Consequently, the experience remains all about beach, water and view: The 47 suites, as well as the restaurants, bar and library, overlook the grounds and Caribbean; and Morrow’s father enlarged the terraces for the first-floor accommodations to create fully furnished living rooms than encourage an indoor/outdoor life. (The hotel also maintains a small portfolio of one- and two-bedroom cottages on an adjoining bluff, fitted out with generous decks and plunge pools, and set its KiYara Ocean Spa invitingly at the bluff’s edge.)
Accordingly, whereas life at Round Hill, with its tennis courts, busy pool scene, and sociable villa residents, has a various, communal flavor, Jamaica Inn’s clientele seems happy to spend entire days beneath beach palapas, plastered to lounge chairs with no more company than a sunblock-and-sweat-sodden Vanity Fair. This is fortunate, as – unlike Round Hill, where the service owns the uniformity of excellence one associates with a multi-star establishment – each Jamaica Inn staff member has a distinct personality. Partly, one senses, this is deliberate. Peter Morrow told me that, when his family purchased the hotel, they inherited a core clientele of repeat guests that kept the place at capacity for decades; nine years ago, with the old crowd dying off, Morrow met the challenge by hiring Mary Phillips, who’d worked at Round Hill for over a decade, as general manager. Alternately affectionate and fearsome, Phillips – a sinewy, braceleted, sun-browned woman, trailed everywhere by her dogs Zion and I-And-I, and as big a character as any of her guests – has brought business back, at least in part, by encouraging the human individuality that gives Jamaica Inn its savor.

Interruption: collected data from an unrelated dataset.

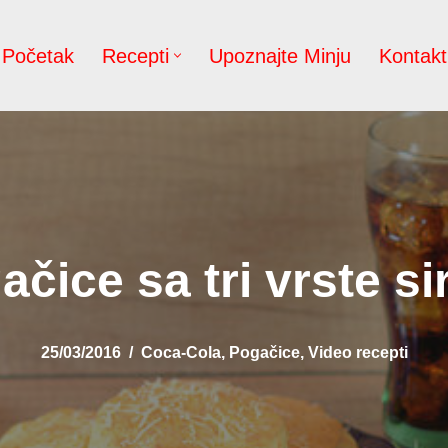
Početak
Recepti
Upoznajte Minju
Kontakt
čice sa tri vrste si
25/03/2016
Coca-Cola
,
Pogačice
,
Video recepti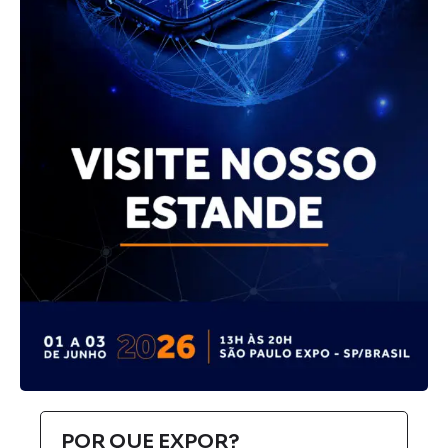
POR QUE EXPOR?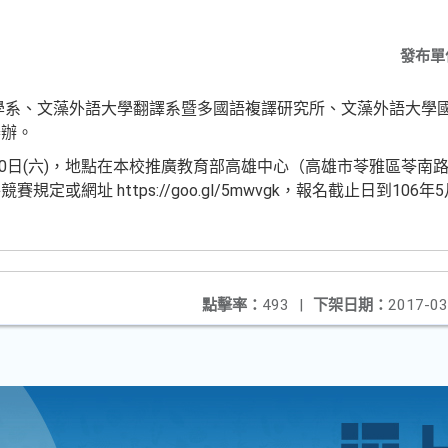
發布單
學系、文藻外語大學翻譯系暨多國語複譯研究所、文藻外語大學
舉辦。
20日(六)，地點在本校推廣教育部高雄中心（高雄市苓雅區苓南路
定或網址 https://goo.gl/5mwvgk，報名截止日到106年
點擊率：
493
|
下架日期：
2017-03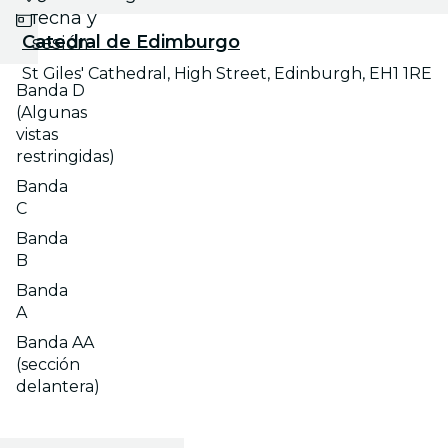
fecha y
Catedral de Edimburgo
sesión
St Giles' Cathedral, High Street, Edinburgh, EH1 1RE
Banda D
(Algunas
vistas
restringidas)
Banda
C
Banda
B
Banda
A
Banda AA
(sección
delantera)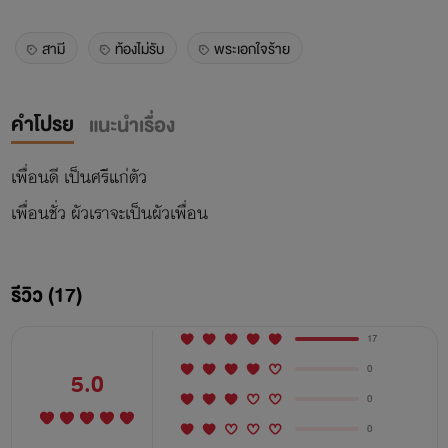
สามี
ท้องไม่รับ
พระเอกใจร้าย
คำโปรย
แนะนำเรื่อง
เพื่อนดี เป็นศรีแก่ตัว
เพื่อนชั่ว ผัวเราจะเป็นผัวเพื่อน
รีวิว (17)
17
0
5.0
0
0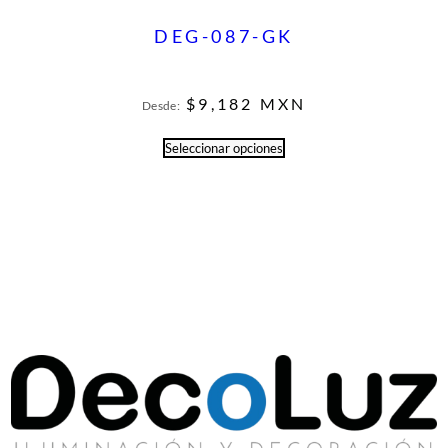
DEG-087-GK
$
9,182
MXN
Desde:
Seleccionar opciones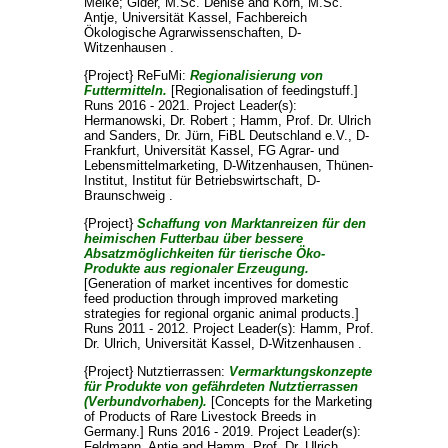
Meike
;
Gider, M.Sc. Denise
and
Korn, M.Sc.
Antje
, Universität Kassel, Fachbereich
Ökologische Agrarwissenschaften, D-
Witzenhausen .
{Project} ReFuMi:
Regionalisierung von
Futtermitteln.
[Regionalisation of feedingstuff.]
Runs 2016 - 2021. Project Leader(s):
Hermanowski, Dr. Robert
;
Hamm, Prof. Dr. Ulrich
and
Sanders, Dr. Jürn
, FiBL Deutschland e.V., D-
Frankfurt, Universität Kassel, FG Agrar- und
Lebensmittelmarketing, D-Witzenhausen, Thünen-
Institut, Institut für Betriebswirtschaft, D-
Braunschweig .
{Project}
Schaffung von Marktanreizen für den
heimischen Futterbau über bessere
Absatzmöglichkeiten für tierische Öko-
Produkte aus regionaler Erzeugung.
[Generation of market incentives for domestic
feed production through improved marketing
strategies for regional organic animal products.]
Runs 2011 - 2012. Project Leader(s):
Hamm, Prof.
Dr. Ulrich
, Universität Kassel, D-Witzenhausen .
{Project} Nutztierrassen:
Vermarktungskonzepte
für Produkte von gefährdeten Nutztierrassen
(Verbundvorhaben).
[Concepts for the Marketing
of Products of Rare Livestock Breeds in
Germany.] Runs 2016 - 2019. Project Leader(s):
Feldmann, Antje
and
Hamm, Prof. Dr. Ulrich
,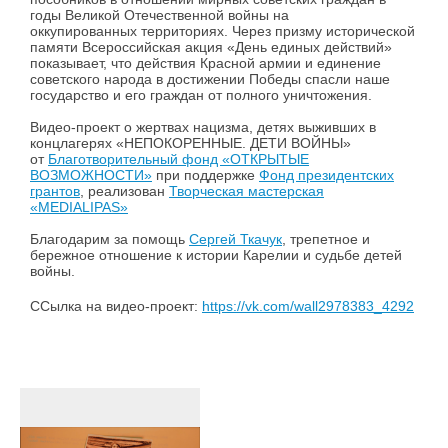
годы Великой Отечественной войны на
оккупированных территориях. Через призму исторической
памяти Всероссийская акция «День единых действий»
показывает, что действия Красной армии и единение
советского народа в достижении Победы спасли наше
государство и его граждан от полного уничтожения.
Видео-проект о жертвах нацизма, детях выживших в
концлагерях «НЕПОКОРЕННЫЕ. ДЕТИ ВОЙНЫ»
от
Благотворительный фонд «ОТКРЫТЫЕ
ВОЗМОЖНОСТИ»
при поддержке
Фонд президентских
грантов
, реализован
Творческая мастерская
«MEDIALIPAS»
Благодарим за помощь
Сергей Ткачук
, трепетное и
бережное отношение к истории Карелии и судьбе детей
войны.
ССылка на видео-проект:
https://vk.com/wall2978383_4292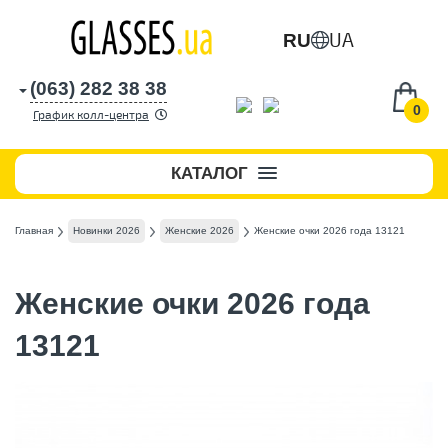
UA
RU
(063) 282 38 38
0
График колл-центра
КАТАЛОГ
Главная
Новинки 2026
Женские 2026
Женские очки 2026 года 13121
Женские очки 2026 года
13121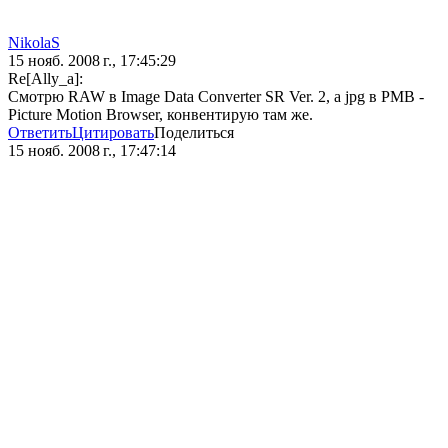
NikolaS
15 нояб. 2008 г., 17:45:29
Re[Ally_a]:
Смотрю RAW в Image Data Converter SR Ver. 2, а jpg в PMB -
Picture Motion Browser, конвентирую там же.
Ответить
Цитировать
Поделиться
15 нояб. 2008 г., 17:47:14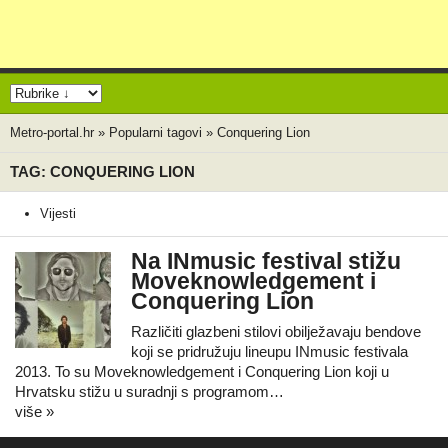
Metro-portal.hr
»
Popularni tagovi
»
Conquering Lion
TAG: CONQUERING LION
Vijesti
Na INmusic festival stižu
Moveknowledgement i
Conquering Lion
Različiti glazbeni stilovi obilježavaju bendove
koji se pridružuju lineupu INmusic festivala
2013. To su Moveknowledgement i Conquering Lion koji u
Hrvatsku stižu u suradnji s programom…
više »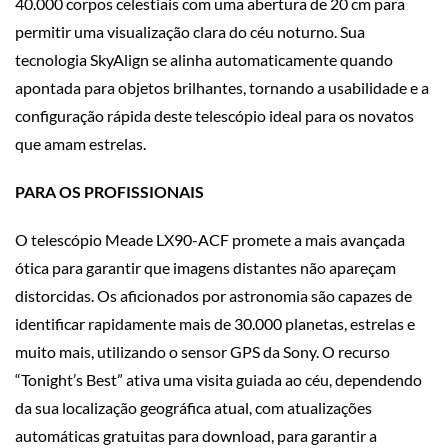
40.000 corpos celestiais com uma abertura de 20 cm para
permitir uma visualização clara do céu noturno. Sua
tecnologia SkyAlign se alinha automaticamente quando
apontada para objetos brilhantes, tornando a usabilidade e a
configuração rápida deste telescópio ideal para os novatos
que amam estrelas.
PARA OS PROFISSIONAIS
O telescópio Meade LX90-ACF promete a mais avançada
ótica para garantir que imagens distantes não apareçam
distorcidas. Os aficionados por astronomia são capazes de
identificar rapidamente mais de 30.000 planetas, estrelas e
muito mais, utilizando o sensor GPS da Sony. O recurso
“Tonight’s Best” ativa uma visita guiada ao céu, dependendo
da sua localização geográfica atual, com atualizações
automáticas gratuitas para download, para garantir a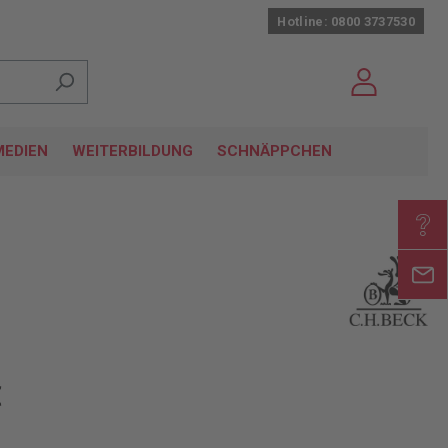
Hotline: 0800 3737530
EDIEN
WEITERBILDUNG
SCHNÄPPCHEN
€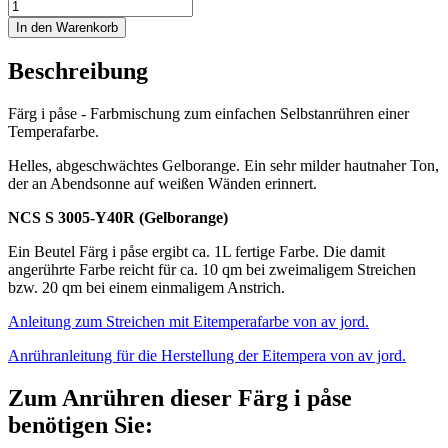
In den Warenkorb
Beschreibung
Färg i påse - Farbmischung zum einfachen Selbstanrühren einer
Temperafarbe.
Helles, abgeschwächtes Gelborange. Ein sehr milder hautnaher Ton,
der an Abendsonne auf weißen Wänden erinnert.
NCS S 3005-Y40R (Gelborange)
Ein Beutel Färg i påse ergibt ca. 1L fertige Farbe. Die damit
angerührte Farbe reicht für ca. 10 qm bei zweimaligem Streichen
bzw. 20 qm bei einem einmaligem Anstrich.
Anleitung zum Streichen mit Eitemperafarbe von av jord.
Anrühranleitung für die Herstellung der Eitempera von av jord.
Zum Anrühren dieser Färg i påse
benötigen Sie: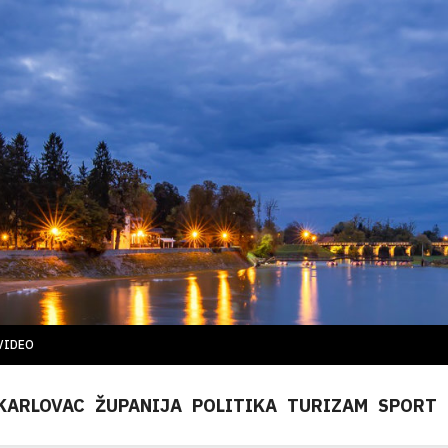
VIDEO
KARLOVAC
ŽUPANIJA
POLITIKA
TURIZAM
SPORT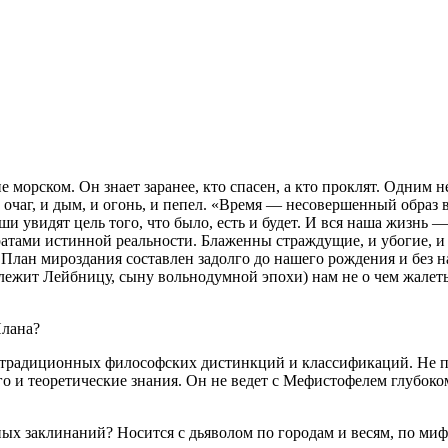
не морском. Он знает заранее, кто спасен, а кто проклят. Одним 
 и очаг, и дым, и огонь, и пепел. «Время — несовершенный обра
ши увидят цель того, что было, есть и будет. И вся наша жизнь
ратами истинной реальности. Блаженны страждущие, и убогие, и 
. План мироздания составлен задолго до нашего рождения и без н
лежит Лейбницу, сыну вольнодумной эпохи) нам не о чем жалеть,
Плана?
, традиционных философских дистинкций и классификаций. Не пр
го и теоретические знания. Он не ведет с Мефистофелем глубок
нных заклинаний? Носится с дьяволом по городам и весям, по м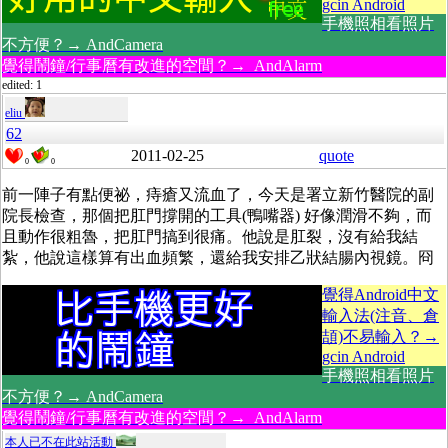
gcin Android
手機照相看照片
不方便？→ AndCamera
覺得鬧鐘/行事曆有改進的空間？→ AndAlarm
edited: 1
eliu
62
2011-02-25
quote
0
0
前一陣子有點便祕，痔瘡又流血了，今天是署立新竹醫院的副
院長檢查，那個把肛門撐開的工具(鴨嘴器) 好像潤滑不夠，而
且動作很粗魯，把肛門搞到很痛。他說是肛裂，沒有給我結
紮，他說這樣算有出血頻繁，還給我安排乙狀結腸內視鏡。冏
覺得Android中文
輸入法(注音、倉
頡)不易輸入？→
gcin Android
手機照相看照片
不方便？→ AndCamera
覺得鬧鐘/行事曆有改進的空間？→ AndAlarm
本人已不在此站活動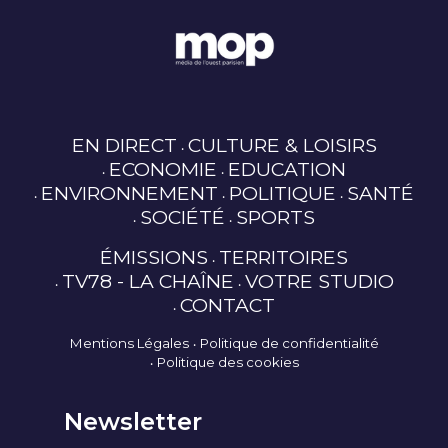
EN DIRECT
CULTURE & LOISIRS
ECONOMIE
EDUCATION
ENVIRONNEMENT
POLITIQUE
SANTÉ
SOCIÉTÉ
SPORTS
ÉMISSIONS
TERRITOIRES
TV78 - LA CHAÎNE
VOTRE STUDIO
CONTACT
Mentions Légales
Politique de confidentialité
Politique des cookies
Newsletter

Yet the more one releases the expectations of the luxury traveler and embraces Jamaica Inn’s overlay of idiosyncrasy, the better time one has – and that, too, differentiates the vibe. The personalities of the staff make the hotel what Teresa Lake, a Virgin Atlantic executive who has been visiting since childhood, called the most “Jamaican” place on the island. It is, moreover – like its sister historic property in Montego Bay – in irreproachable physical condition. And Jamaica Inn has a secret weapon: its cuisine. Maurice Henry, the former sous-chef overseeing the kitchen, has the gift of being able to extract maximum flavor from everything by doing just enough. If the beach, the ministrations of the barmen, and the intriguing company don’t inspire romance, Henry’s jambalaya or curried goat will bring your senses to life.
Round Hill and Jamaica Inn: vintage resorts, each with its own style, both reinvented for a new century – and still infused with pre-brand, old-school Caribbean hospitality.